- [What you will do]
Output the full listing below exactly as it reads, and skip anything that is a picture.

**** Data section

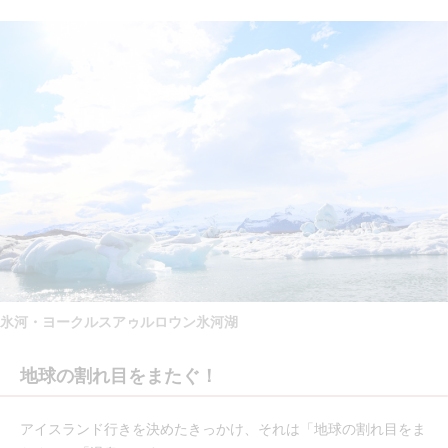
氷河・ヨークルスアゥルロウン氷河湖
地球の割れ目をまたぐ！
アイスランド行きを決めたきっかけ、それは「地球の割れ目をま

********

- [Output]
氷河・ヨークルスアゥルロウン氷河湖
地球の割れ目をまたぐ！
アイスランド行きを決めたきっかけ、それは「地球の割れ目をま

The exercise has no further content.